Not being able to sleep: time seems to slow down, then to peter out slowly, eternity takes its place. All the other nights of insomnia come back to haunt me and the sheer load of those empty waking hours that parade in front of my inner eye sometimes seem enough to tip the careful balance of the mind towards insanity.
The house I used to live in in London was built almost entirely of wood and glass. I lived on the top floor in the triangular roof under a skylight and could see the trees in the garden swaying in the wind. On stormy nights the whole house would shake, the wind howling around the corners of my room, weather straight out of 'Wuthering Heights'. But I felt warm and comfortable curled up in my futon while outside the storm would lash the trees and the walls of my little hut.
Those were the romantic stormy nights I loved. But there were others too. The uncanny siblings of the stormy nights were the eerily quiet nights. Prolonged silence is very unusual in London, especially as we were living between Holloway Road and Liverpool Street and there was always a police siren or an ambulance in evidence somewhere. But some nights were different. The silence would slowly trickle into your brain and accumulated there at the threshold of sleep, becoming more ominous as it became longer. Eventually I would open my eyes, not tired and exhausted, but instantly fully awake, ears palpating the surroundings for noise, the senses sharpend and vivified. But none came. And sometimes a single leave would slide down the slating and create a disturbing, unearthly sound, as if somebody would scratch a single nail over the roof. The silence would thicken and become almost liquid. In such nights it was impossible to sleep.
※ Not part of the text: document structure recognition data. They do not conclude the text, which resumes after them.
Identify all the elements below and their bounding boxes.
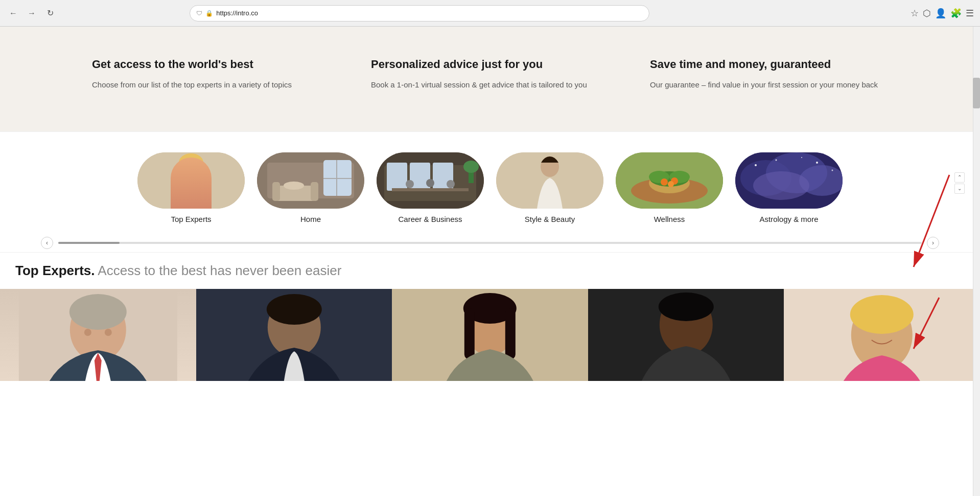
- profile-icon[interactable]: 👤: [935, 8, 946, 19]
- svg-rect-0: [137, 152, 245, 209]
- svg-rect-55: [464, 308, 475, 359]
- experts-heading: Top Experts. Access to the best has neve…: [15, 263, 888, 279]
- expert-photo-2[interactable]: [196, 289, 392, 381]
- svg-point-38: [753, 171, 809, 200]
- menu-icon[interactable]: ☰: [966, 8, 974, 19]
- category-career-business[interactable]: Career & Business: [377, 152, 484, 223]
- category-top-experts[interactable]: Top Experts: [137, 152, 245, 223]
- expert-photo-3[interactable]: [392, 289, 588, 381]
- url-text: https://intro.co: [216, 9, 643, 17]
- category-wellness[interactable]: Wellness: [616, 152, 723, 223]
- svg-point-2: [179, 153, 203, 172]
- category-label-home: Home: [300, 215, 321, 223]
- scrollbar-thumb-vertical: [973, 78, 980, 108]
- scroll-up-btn[interactable]: ⌃: [954, 172, 965, 183]
- svg-rect-10: [311, 182, 318, 201]
- category-label-wellness: Wellness: [654, 215, 685, 223]
- browser-scrollbar[interactable]: [973, 27, 980, 381]
- categories-grid: Top Experts: [41, 152, 939, 223]
- experts-heading-bold: Top Experts.: [15, 263, 95, 278]
- forward-button[interactable]: →: [25, 6, 39, 20]
- svg-point-41: [816, 162, 818, 164]
- category-label-astrology: Astrology & more: [759, 215, 818, 223]
- category-label-top-experts: Top Experts: [171, 215, 211, 223]
- experts-heading-light: Access to the best has never been easier: [95, 263, 342, 278]
- features-section: Get access to the world's best Choose fr…: [0, 27, 980, 131]
- svg-point-43: [801, 157, 802, 158]
- bookmark-icon[interactable]: ☆: [911, 8, 919, 19]
- svg-point-39: [755, 164, 757, 166]
- browser-chrome: ← → ↻ 🛡 🔒 https://intro.co ☆ ⬡ 👤 🧩 ☰: [0, 0, 980, 27]
- svg-point-19: [426, 179, 434, 187]
- svg-point-18: [406, 180, 414, 188]
- svg-point-46: [69, 294, 127, 330]
- category-home[interactable]: Home: [257, 152, 364, 223]
- lock-icon: 🔒: [205, 10, 213, 17]
- svg-point-51: [266, 294, 321, 325]
- scroll-right-btn[interactable]: ›: [927, 237, 939, 249]
- feature-3-desc: Our guarantee – find value in your first…: [650, 79, 888, 91]
- scroll-left-btn[interactable]: ‹: [41, 237, 53, 249]
- svg-point-11: [284, 182, 304, 190]
- horizontal-scrollbar[interactable]: [58, 242, 922, 244]
- browser-right-icons: ☆ ⬡ 👤 🧩 ☰: [911, 8, 974, 19]
- scroll-down-btn[interactable]: ⌄: [954, 184, 965, 194]
- feature-item-2: Personalized advice just for you Book a …: [371, 57, 609, 91]
- svg-point-48: [105, 329, 112, 336]
- category-label-style: Style & Beauty: [525, 215, 575, 223]
- category-image-wellness: [616, 152, 723, 209]
- page-content: Get access to the world's best Choose fr…: [0, 27, 980, 381]
- svg-point-42: [832, 170, 833, 171]
- refresh-button[interactable]: ↻: [43, 6, 57, 20]
- svg-point-32: [661, 178, 668, 186]
- svg-point-20: [447, 180, 455, 188]
- feature-item-3: Save time and money, guaranteed Our guar…: [650, 57, 888, 91]
- expert-photo-1[interactable]: [0, 289, 196, 381]
- category-image-style: [496, 152, 603, 209]
- category-label-career: Career & Business: [398, 215, 462, 223]
- svg-point-40: [776, 160, 777, 161]
- expert-photo-4[interactable]: [588, 289, 784, 381]
- expert-photos-section: [0, 284, 980, 381]
- feature-2-title: Personalized advice just for you: [371, 57, 609, 72]
- category-image-home: [257, 152, 364, 209]
- svg-rect-14: [387, 163, 407, 191]
- svg-point-59: [659, 292, 714, 321]
- feature-1-desc: Choose from our list of the top experts …: [92, 79, 330, 91]
- svg-rect-7: [323, 178, 352, 179]
- svg-rect-17: [392, 188, 469, 191]
- feature-2-desc: Book a 1-on-1 virtual session & get advi…: [371, 79, 609, 91]
- shield-icon: 🛡: [196, 10, 202, 17]
- back-button[interactable]: ←: [6, 6, 20, 20]
- category-image-top-experts: [137, 152, 245, 209]
- scroll-nav-row: ‹ ›: [0, 234, 980, 253]
- svg-point-22: [463, 161, 479, 173]
- category-style-beauty[interactable]: Style & Beauty: [496, 152, 603, 223]
- address-bar[interactable]: 🛡 🔒 https://intro.co: [190, 5, 649, 21]
- svg-rect-9: [272, 182, 280, 201]
- pocket-icon[interactable]: ⬡: [923, 8, 931, 19]
- category-image-career: [377, 152, 484, 209]
- categories-section: Top Experts: [0, 131, 980, 234]
- svg-point-47: [84, 329, 91, 336]
- feature-3-title: Save time and money, guaranteed: [650, 57, 888, 72]
- svg-point-1: [180, 155, 202, 181]
- extensions-icon[interactable]: 🧩: [950, 8, 962, 19]
- scrollbar-thumb: [58, 242, 120, 244]
- experts-heading-section: Top Experts. Access to the best has neve…: [0, 253, 980, 284]
- expert-photo-5[interactable]: [784, 289, 980, 381]
- svg-rect-56: [505, 308, 516, 359]
- category-astrology[interactable]: Astrology & more: [735, 152, 843, 223]
- svg-point-62: [850, 295, 914, 334]
- feature-1-title: Get access to the world's best: [92, 57, 330, 72]
- svg-point-33: [668, 181, 674, 187]
- side-nav-controls: ⌃ ⌄: [954, 172, 965, 194]
- category-image-astrology: [735, 152, 843, 209]
- feature-item-1: Get access to the world's best Choose fr…: [92, 57, 330, 91]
The nights here in residential Western Tokyo are quiet to, but in a rather hushed and considerate way. There is nothing ominous about them. When unable to sleep I can hear the other tenants of the building move around or quietly talk to each other. The couple next door occasionally has sex, always between four and five in the morning. This starts with strange, high-pitched wimpering noises that last for a few minutes and then stop, only to start again a few minutes later, a slow crescendo towards the inevitable peak, at which the bed starts banging against the wall and it generally sounds as if some maniac was tourturing a cat by trying to squeeze it between the bed and the wall.